A packer tool, and method for permanently setting the tool, in a packed off position, in a well casing, is disclosed. The tool includes lower slips which are slideable upwardly on a lower cone, and upper slips which are slideable downwardly on an upper cone. The lower slips are set against the casing wall first by applying downward force against the lower cone. After the lower slips have been set, additional downward force is applied against the packer tool to set the upper slips against the casing wall.

Patent
   4397351
Priority
May 02 1979
Filed
Apr 27 1981
Issued
Aug 09 1983
Expiry
Aug 09 2000
Assg.orig
Entity
Large
29
4
all paid
1. A packer tool adapted to be permanently set, in a packed off position, inside a well casing, the tool comprising:
an elongate mandrel which has a teeth section defined on its outer surface,
the mandrel is enclosed by upper components which include an upper cone member slideable downwardly on the mandrel, an upper sleeve member fastened to the mandrel and to the upper cone member, a set of upper slip members which seat against the upper sleeve and which are slidable downwardly on the upper cone member, and means fastened to the upper cone member, for locking the upper cone into a first position on the mandrel, and thereafter locking the upper cone into a second position on the mandrel;
the mandrel is enclosed by lower components which include a lower cone member secured to the mandrel, and a set of lower slip members slideable upwardly on the lower cone member; and
a set of packing elements which enclose the mandrel, and which are positioned on the mandrel between the upper cone member and the lower cone member.
2. The tool of claim 1 in which the elongate mandrel is a hollow mandrel.
3. The tool of claim 1 in which the locking means is a ring positioned between the upper cone member and the mandrel, the ring is fastened into the upper cone member, and the ring has a teeth section engageable with the teeth section on the mandrel.
4. The tool of claim 1 in which the upper sleeve member is fastened to the mandrel by a first group of shear pins, and said upper sleeve member is slidable downwardly on the mandrel, to a first position, upon rupture of said shear pins.
5. The tool of claim 4 in which the upper sleeve member is fastened to the upper cone member by a second group of shear pins, and said upper sleeve member is slidable downwardly from the first position to a second position, upon rupture of said shear pins.
6. The tool of claim 1 which further includes a first expandable ring member positioned between the upper cone member and the packing elements.
7. The tool of claim 1 which further includes a second expandable ring member positioned between the lower cone member and the packing elements.
8. The tool of claim 1 which further includes a setting means which can be attached to the tool, and which is adapted to cause the lower slips to engage and set against the well casing, and thereafter to cause the upper slips to engage and set against the well casing.

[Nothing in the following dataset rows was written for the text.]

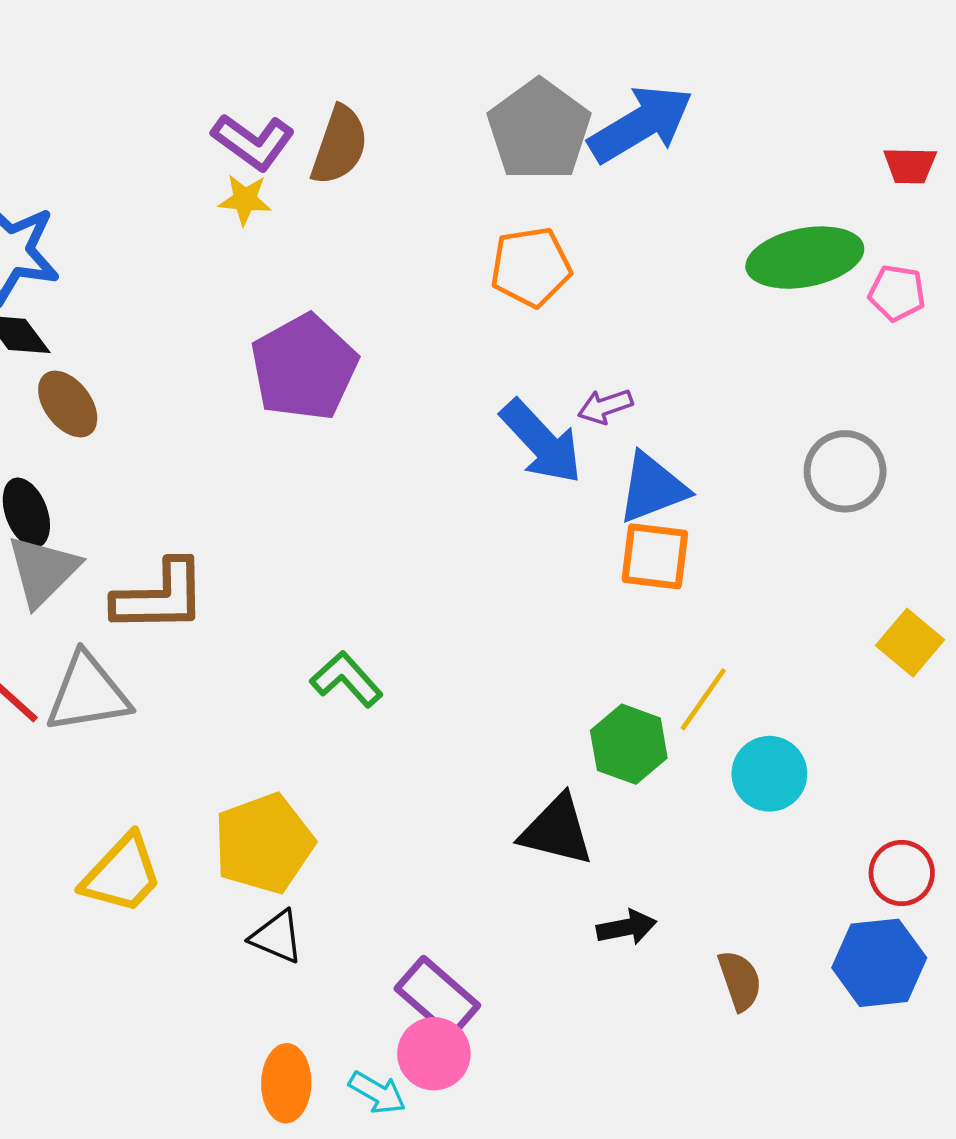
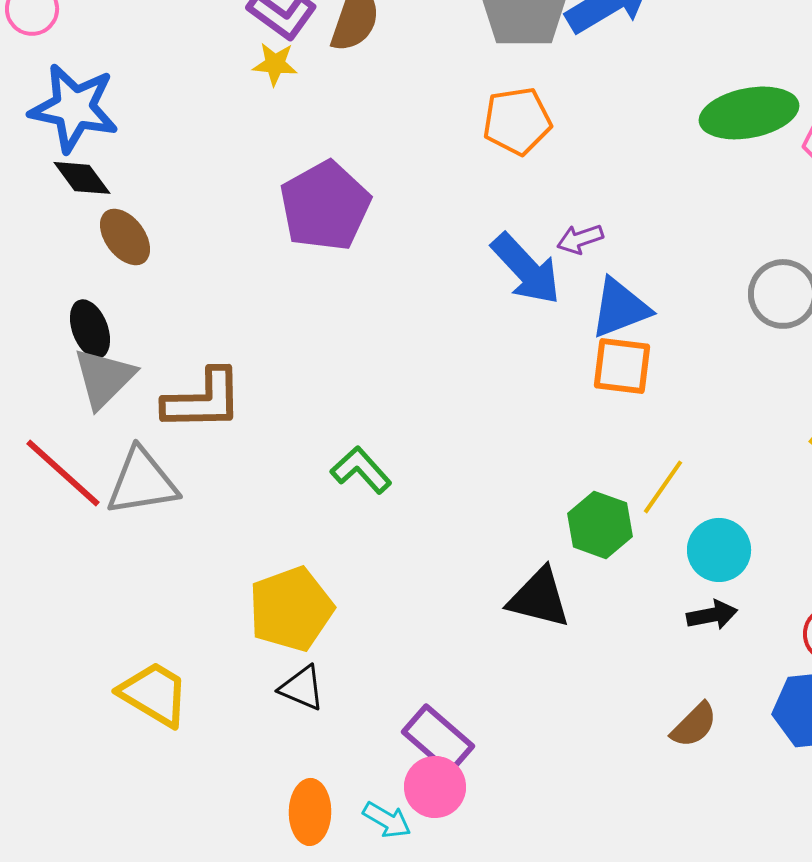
yellow trapezoid: (122, 874) -> (154, 694), moved, turned -102
black arrow: (626, 927) -> (712, 615), moved
brown semicircle: (740, 980) -> (694, 725), turned 64

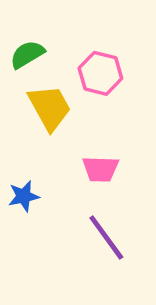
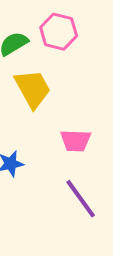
pink hexagon: (100, 73) -> (59, 32), moved

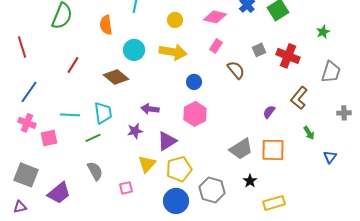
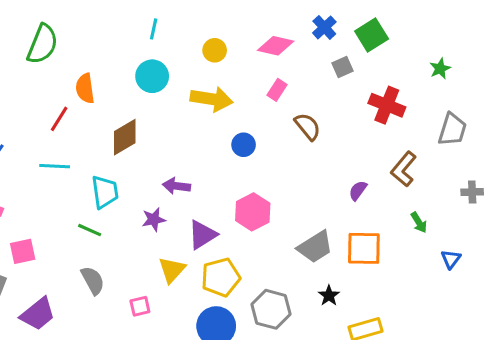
orange semicircle: (106, 25) -> (85, 88), moved
cyan circle: (134, 50) -> (152, 76), moved
gray square: (259, 50) -> (343, 67), moved
brown diamond: (116, 77) -> (125, 137), turned -70
pink hexagon: (195, 114) -> (253, 212), moved
cyan line: (70, 115) -> (55, 166), moved
pink square: (49, 138) -> (23, 251), moved
green line: (93, 138) -> (90, 230), turned 49

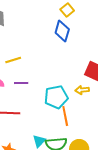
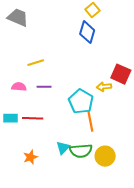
yellow arrow: (82, 90) -> (104, 87), moved
cyan pentagon: (56, 97) -> (81, 101), turned -30

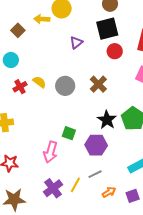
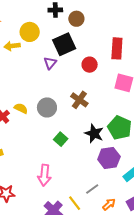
black square: (107, 29) -> (64, 44), moved
green square: (69, 133) -> (61, 139), moved, turned 32
purple hexagon: (96, 145) -> (109, 158), moved
yellow line: (75, 185) -> (75, 203), turned -56

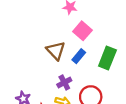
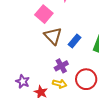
pink square: (82, 31) -> (44, 14), moved

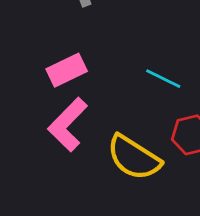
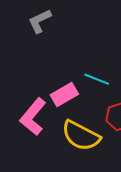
pink rectangle: (67, 70) -> (64, 94), moved

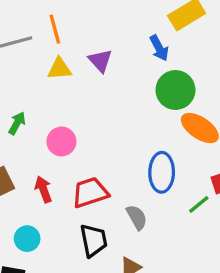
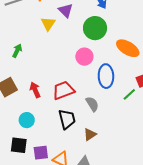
yellow triangle: (59, 69) -> (48, 24), moved, turned -49
green circle: (175, 90) -> (95, 28), moved
pink circle: (61, 142) -> (84, 57), moved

This application is a continuation-in-part of U.S. Application Ser. No. 035,159, filed May 2, 1979 abandoned.

The invention relates broadly to a packer tool for plugging off a well casing. More specifically, the invention covers a packer tool of the permanent type.

In the production of oil and gas there are various downhole operations which require plugging off the well casing at a given point, or at more than one point. Examples of such operations are hydraulic fracturing of a producing zone, and placing of propping materials, such as sand, in the fracture opening. When such operations are to be performed, the well casing is usually plugged off with a packer tool, either a permanent-type packer, or a retrievable packer.

The packet tools now available are not entirely satisfactory because of various problems. A major problem is in the "setting" of the packer in the casing. When force is applied from the wellhead, to "set" the tool in place, the teeth of the upper and lower slips on the tool grip into the casing wall simultaneously. At the same time, the rubber packing elements are only partly compressed, so that they do not set tightly against the casing wall. As additional force is applied, to further set the packing elements, the packer tool moves down and the slips drag along the casing wall. This causes the slip teeth to become dull in a very short time, and the packer is then unable to form a good fluid-tight plug in the casing.

The packer tool of this invention, which is designed to be permanently set in a well casing, avoids the problem described above. This tool is designed such that the lower slips are set first, followed by setting of the upper slips, with only a slight movement of the packer in the casing during the setting operation.

The tools described in U.S. Pat. Nos. 2,753,941 (Hebard et al.), 3,061,013 (Williams), and 3,517,742 (Thomas) are representative of prior art packers and bridging plugs which are used in plugging off a well casing to perform a downhole operation. Although the tools described in these references are suitable for plugging off a well casing, the structure and operation of each tool is substantially different than the packer tool of the present invention. In particular, none of the prior tools have the capability for setting the slip members in the manner of the present packer, to avoid the drag problem described above.

The packer tool of this invention is designed to be permanently set, in a packed off position, in a well casing. The basic component of the tool is an elongate mandrel, which has a section of teeth defined in the outer surface of the mandrel. The mandrel is enclosed by several upper components, which include an upper cone, an upper sleeve, a set of upper slips, and a means for locking the upper cone into a first and second position on the mandrel. The mandrel is also enclosed by lower components which include a lower cone and a set of lower slips.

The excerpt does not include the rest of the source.